The role of the Quality Engineer is to assist in the planning, executing, and finalizing projects to strict deadlines. Specific functional areas include the creation and maintenance of system procedures & work instructions, support the internal auditing program, as well as data analysis, complaint handling, and CAPA investigations.
Job Specific Competencies:
Metrology:
- Perform dimensional inspections using a variety of metrology equipment.
- Ensure accuracy and traceability of measurement systems.
Geometric Dimensioning & Tolerancing (GD&T):
Interpret and apply GD&T principles to product designs and inspection processes.
Corrective and Preventive Action (CAPA):
- Lead the investigation of quality issues, root cause analysis, and implementation of corrective and preventive actions.
- Monitor and document CAPA activities to ensure timely closure and compliance with regulatory standards.
Validation:
- Support validation activities for equipment, processes, and software (IQ, OQ, PQ) in compliance with regulatory requirements.

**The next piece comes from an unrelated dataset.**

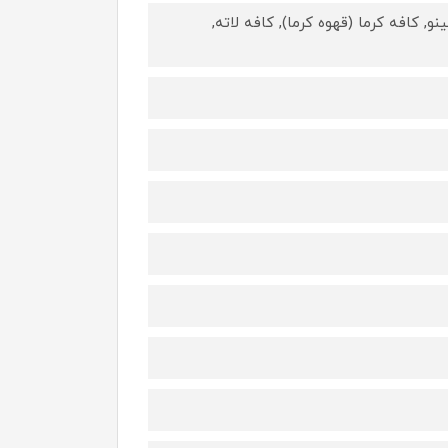
و, کافه کرما (قهوه کرما), کافه لاته,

- Develop validation protocols and reports, ensuring that systems meet defined specifications.
Training:
- Develop and deliver training on quality standards, procedures, and best practices to the team and operators.

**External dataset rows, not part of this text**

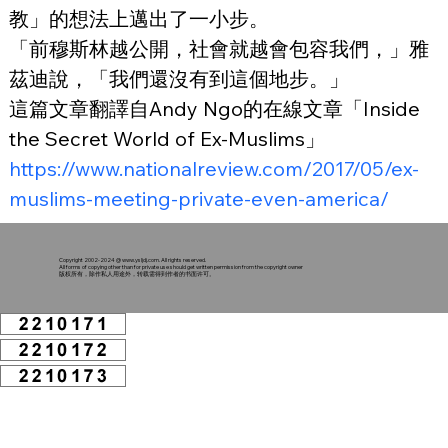
教」的想法上邁出了一小步。
「前穆斯林越公開，社會就越會包容我們，」雅
茲迪說，「我們還沒有到這個地步。」
這篇文章翻譯自Andy Ngo的在線文章「Inside 
the Secret World of Ex-Muslims」
https://www.nationalreview.com/2017/05/ex-
muslims-meeting-private-even-america/
Copyright 2002-2024 @
www.ysljdj.com
. All rights reserved.
All forms of copying other than for private use should get written permission from the copyright owner
版权所有，除作私人用途外，转载需得到作者的书面许可。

- Ensure training compliance for quality-related processes and systems.
Continuous Improvement Projects:
- Lead and participate in continuous improvement initiatives (Lean, Six Sigma) to enhance product quality and process efficiency.
- Identify opportunities to improve processes and reduce defects.
- Complaint Handling:
- Investigate customer complaints, perform root cause analysis, and implement corrective actions.

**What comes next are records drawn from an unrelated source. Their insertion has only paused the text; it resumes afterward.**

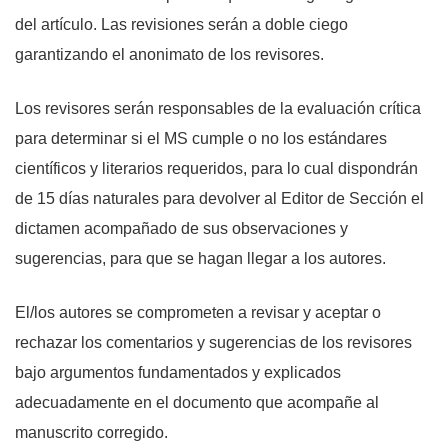
del artículo. Las revisiones serán a doble ciego
garantizando el anonimato de los revisores.
Los revisores serán responsables de la evaluación crítica
para determinar si el MS cumple o no los estándares
científicos y literarios requeridos, para lo cual dispondrán
de 15 días naturales para devolver al Editor de Sección el
dictamen acompañado de sus observaciones y
sugerencias, para que se hagan llegar a los autores.
El/los autores se comprometen a revisar y aceptar o
rechazar los comentarios y sugerencias de los revisores
bajo argumentos fundamentados y explicados
adecuadamente en el documento que acompañe al
manuscrito corregido.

- Communicate findings and resolutions to customers, ensuring transparency and building customer trust.
Customer Liaison:
- Serve as a point of contact for quality-related discussions with customers.
- Collaborate with customers to resolve quality issues and ensure their requirements are met.
- Provide support during customer audits and quality assessments.
Regulatory Compliance:
- Ensure compliance with relevant regulatory standards, such as ISO 13485, FDA 21 CFR Part 820, and EU MDR.
- Maintain accurate and thorough documentation to meet regulatory and customer requirements.
Procedure Writing and Documentation:
- Develop, review, and update quality system procedures, work instructions, and inspection criteria.
- Ensure all documentation is aligned with industry regulations and best practices.
Knowledge & Skills:
- 3-5 years of experience in the medical device industry, with a focus on quality assurance.
- Strong knowledge and understanding of metrology, CAPA, GD&T, experience interpreting engineering drawings and validation processes.
- Six Sigma Green/Black Belt or ASQ Quality Engineer certification is a plus.
- Proficient in the use of metrology equipment and software.
- Knowledge of quality management systems (QMS) and regulatory standards.
- Excellent problem-solving and analytical skills.
- Superior written and strong communication skills for liaising with customers and cross-functional teams.
- Ability to manage multiple projects and meet deadlines.
Minimum Educational Qualifications: Bachelor’s degree in Engineering, Quality Assurance, or a related field.
To learn more about Millstone Medical, please visit us online at .
Additional Information:
Millstone Medical Outsourcing provides equal employment opportunity to all applicants and employees. No person is to be discriminated against in any aspect of the employment relationship due to race, religion, color, sex, age, national origin, ancestry, disability, sexual orientation, gender identity, genetic information, citizenship status, marital status, pregnancy, veteran status, or any other status protected by applicable federal, state, or local law.